Post Money SAFE with Valuation Cap
One of the simplest (and cheapest) ways to invest in an early-stage company is often through a Simple Agreement for Future Equity (SAFE). The investor invests cash and the company signs a three-to-five-page SAFE agreement giving the investor certain rights.
This SAFE is a "post-money" SAFE. By “post-money,” we mean that SAFE holder ownership is measured after (post) all the SAFE money is accounted for but still before (pre) the new money in the priced round that converts and dilutes the SAFEs. The post-money SAFE has a potentially huge advantage for both founders and investors – the ability to calculate immediately and precisely how much ownership of the company has been sold.
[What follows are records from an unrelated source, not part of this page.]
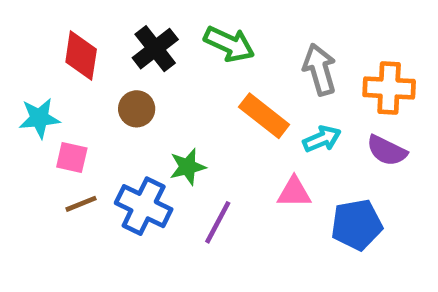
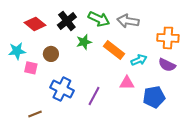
red diamond: (81, 56) -> (35, 24), turned -60
gray arrow: (320, 69) -> (128, 21), moved, turned -65
brown circle: (137, 109) -> (51, 54), moved
green star: (188, 167) -> (84, 42), moved
brown line: (81, 204) -> (35, 114), moved

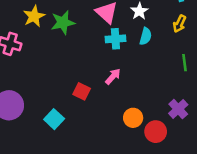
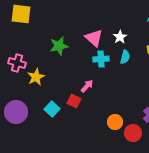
yellow star: (34, 16) -> (36, 77), moved
pink arrow: (113, 76) -> (87, 86), moved
cyan square: (54, 119) -> (52, 109), moved

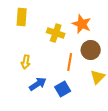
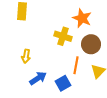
yellow cross: (56, 33) -> (63, 36), moved
orange line: (70, 62) -> (76, 65), moved

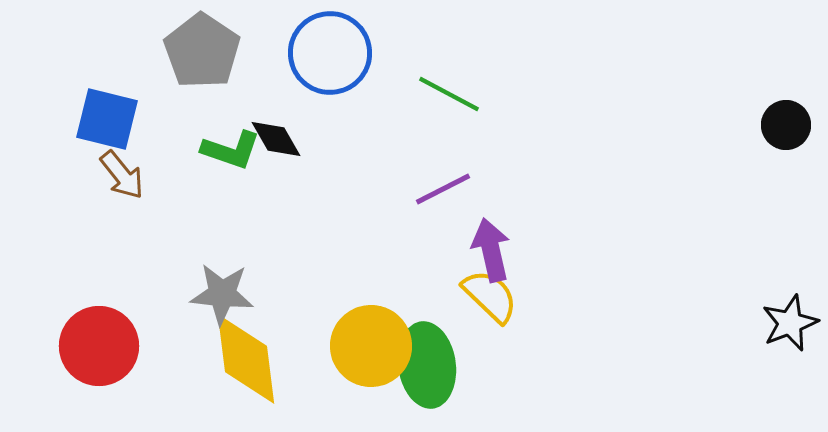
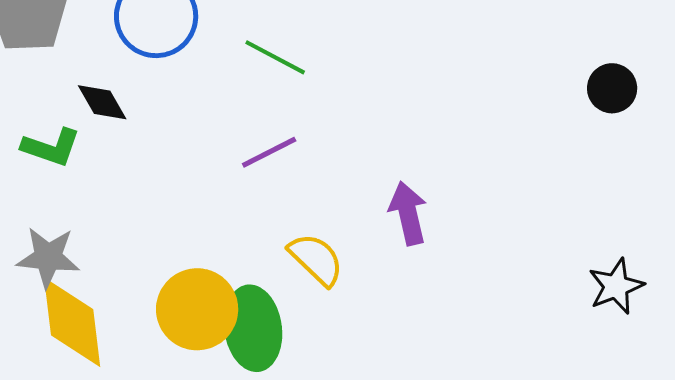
green L-shape: (231, 150) -> (51, 147), moved
purple arrow: (491, 250) -> (408, 213), moved

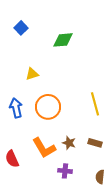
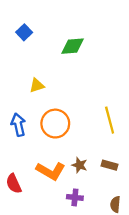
orange L-shape: (44, 148) -> (51, 171), turned -30

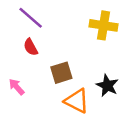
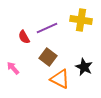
purple line: (31, 18) -> (47, 28), moved, turned -65
brown square: (61, 73) -> (48, 57), turned -36

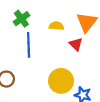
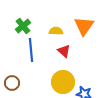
red triangle: (76, 44) -> (64, 51), moved

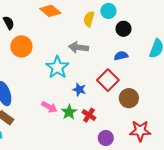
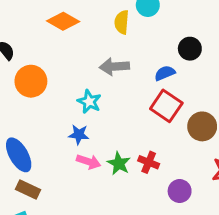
black circle: (123, 29) -> (190, 49), moved
blue semicircle: (121, 56) -> (165, 73), moved
cyan star: (57, 67) -> (89, 102), size x0.7
blue star: (79, 90) -> (79, 135), moved

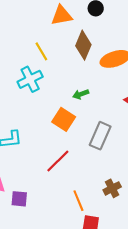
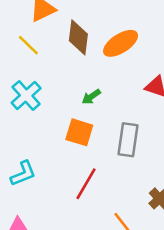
yellow line: (41, 51) -> (28, 45), moved

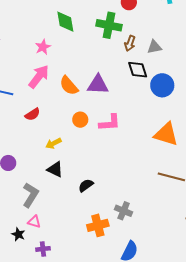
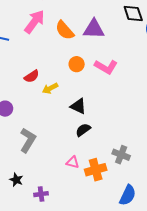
red semicircle: (32, 114) -> (32, 76), moved
pink L-shape: (110, 123) -> (106, 67), turned 35
black triangle: (55, 169) -> (78, 106), moved
pink triangle: (34, 222) -> (73, 162), moved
It’s critically important for founders to understand how much dilution is caused by each SAFE they sell, just as it is fair for investors to know how much ownership of the company they have purchased.
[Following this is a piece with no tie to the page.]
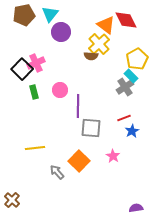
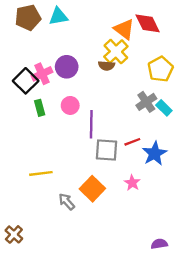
cyan triangle: (50, 14) -> (58, 16), turned 42
purple circle: (61, 32) -> (67, 67), moved
cyan rectangle: (131, 76) -> (164, 108), moved
red line: (124, 118) -> (132, 142), moved
blue star: (132, 131) -> (155, 154), size x1.5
This SAFE is suitable for a cash investment now in exchange for a contract that provides rights to the investor for future equity in the company, similar to a warrant except without determining a specific price per share at the time of the initial investment. A SAFE is not a loan: there is no interest rate, no payments, and no maturity date. A SAFE is not equity: it is not common or preferred stock and does not give any voting rights or other equity rights under state laws.
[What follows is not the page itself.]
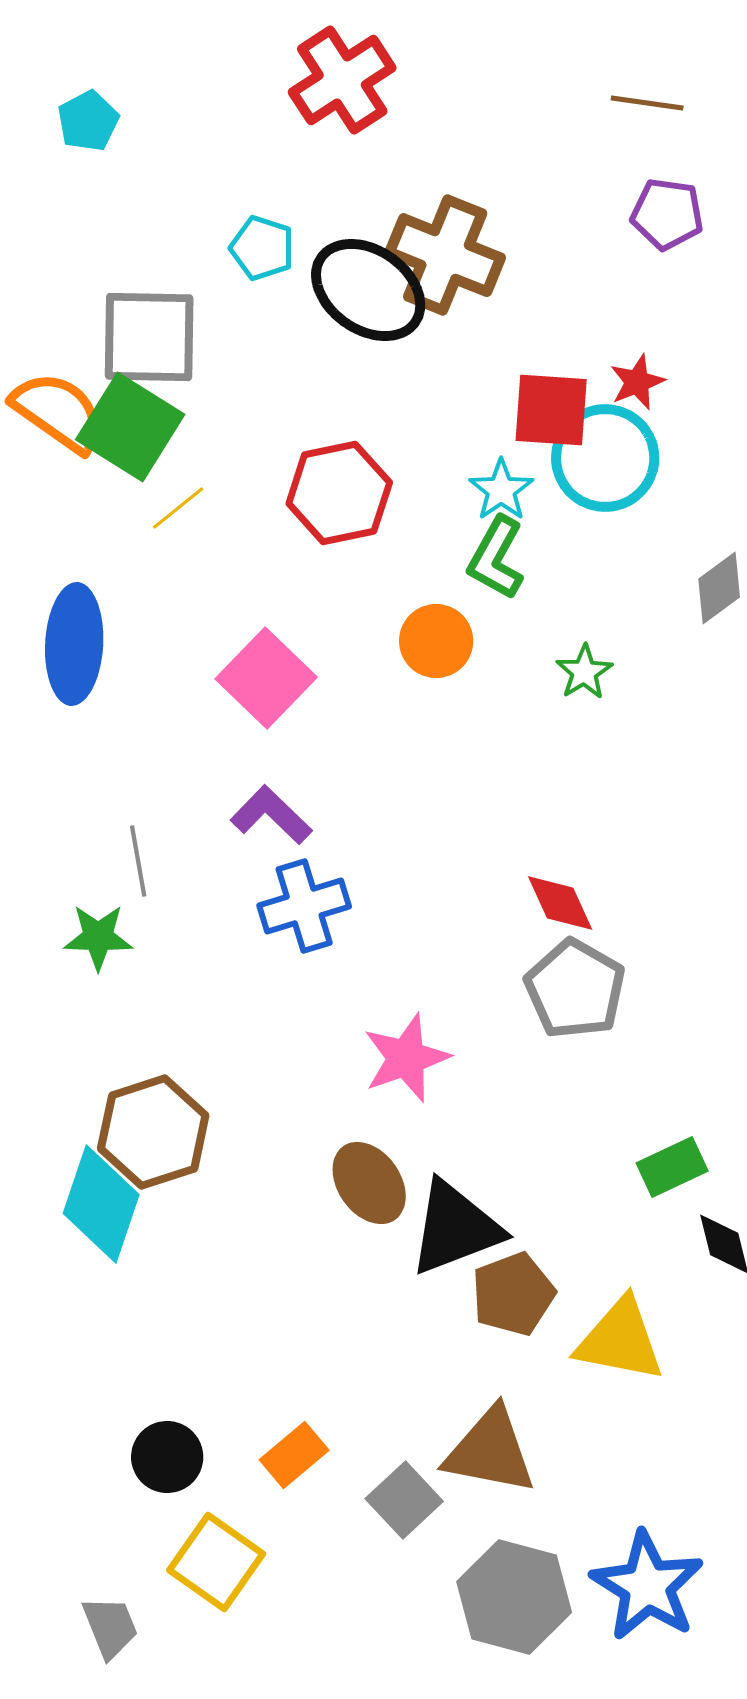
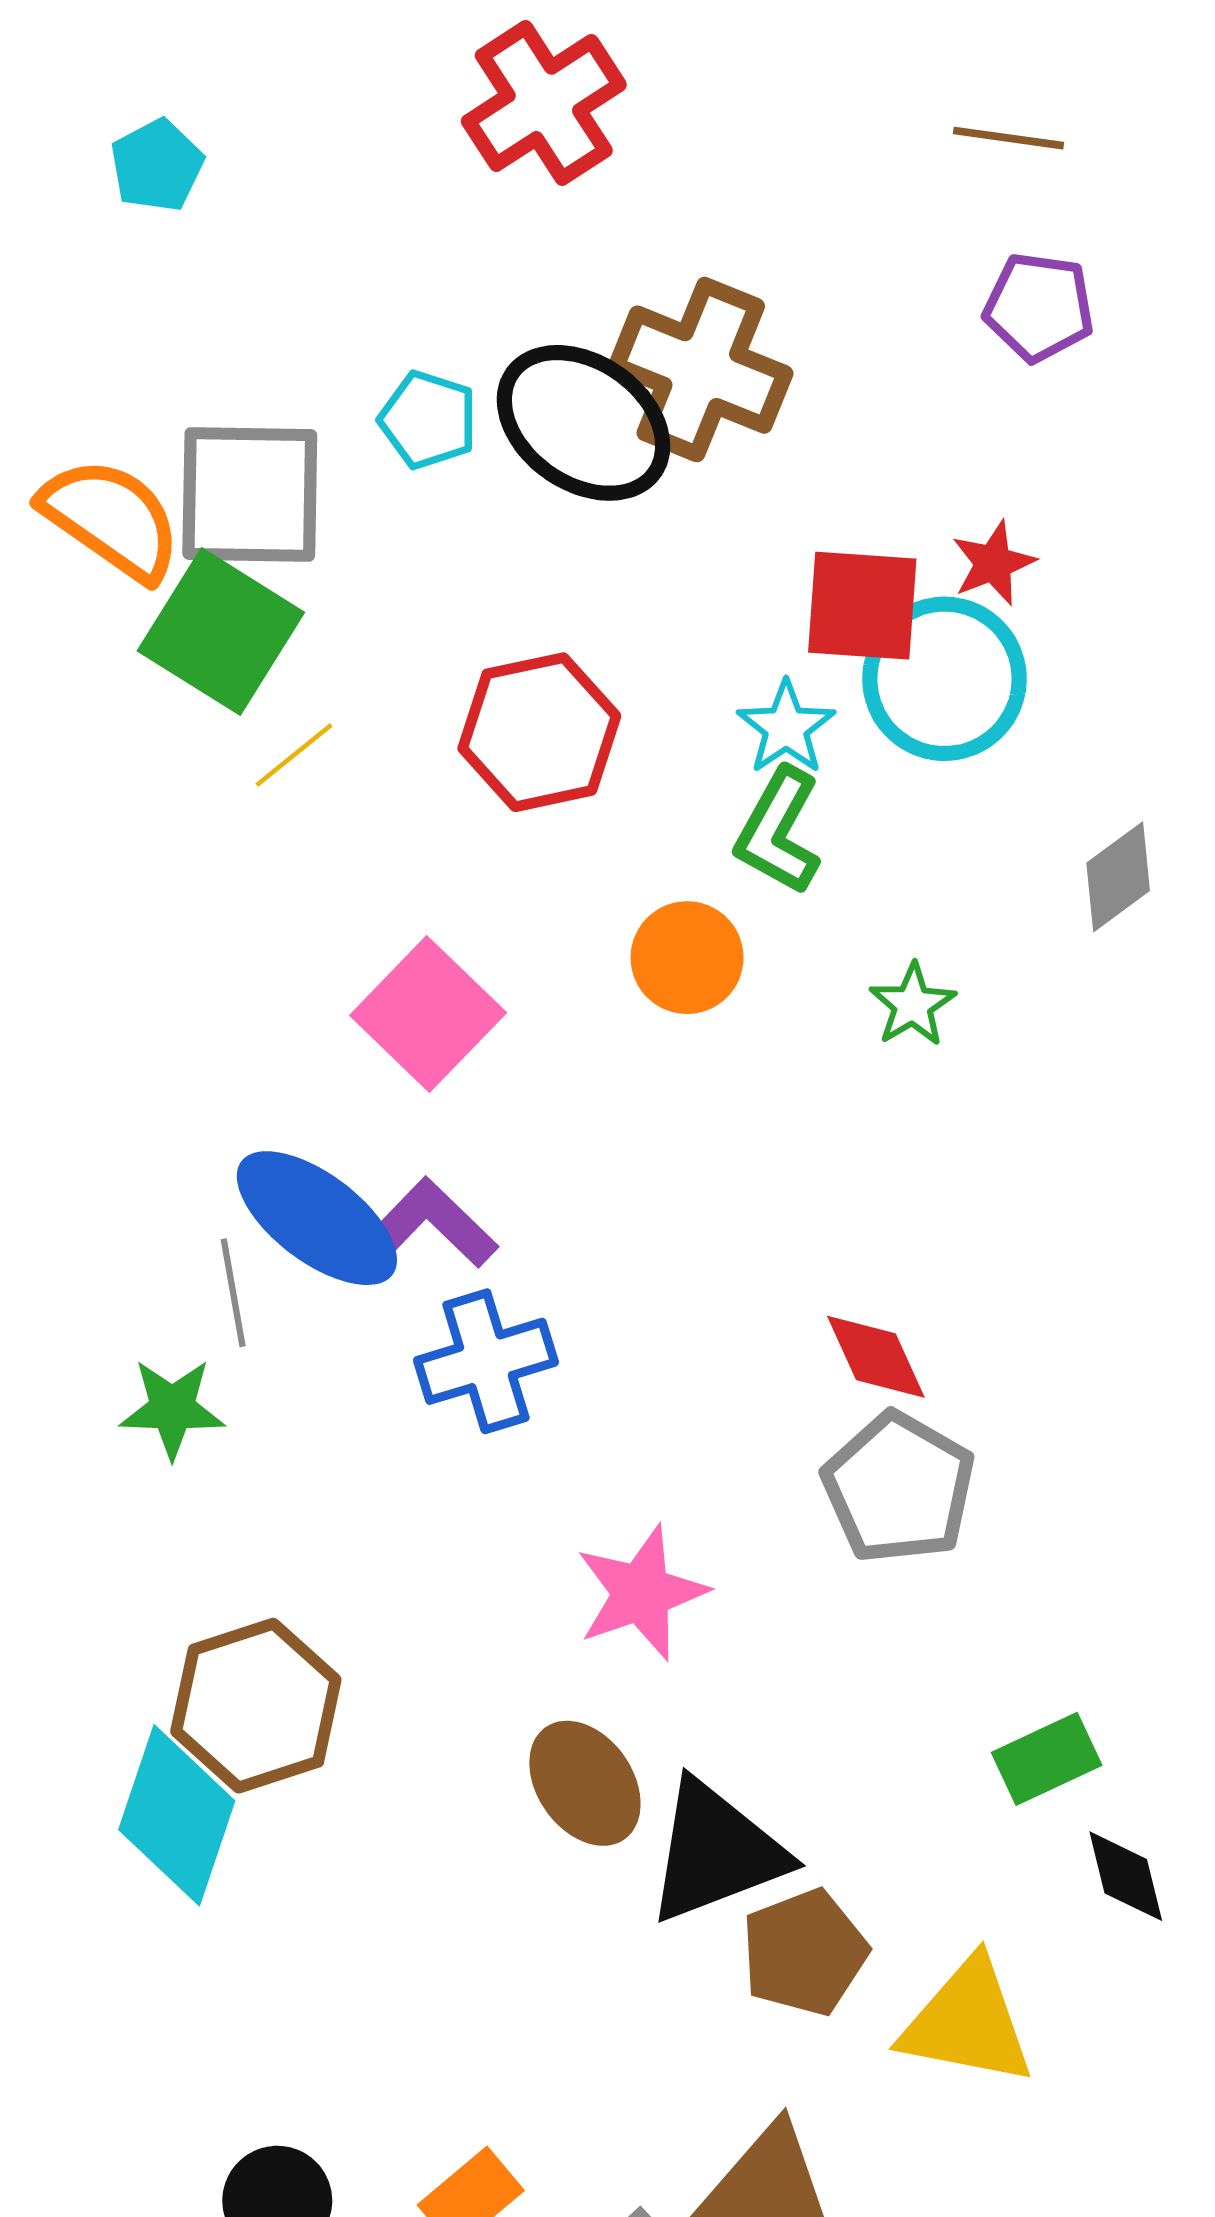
cyan pentagon: (262, 248) -> (428, 420), moved
orange semicircle: (58, 412) -> (111, 519), moved
blue ellipse: (74, 644) -> (317, 1218), moved, turned -56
As a security, this SAFE Agreement is suitable for the issuer to offer to investors rather than an equity or debt security.
We've made the first two (2) pages of the seven (7) page SAFE available for your preview.
This sample document is intended to serve as a starting point only, and should be tailored to meet your specific requirements. This document should not be construed as legal advice for any particular facts or circumstances. Note that this sample document presents an array of (often mutually exclusive) options with respect to particular deal provisions.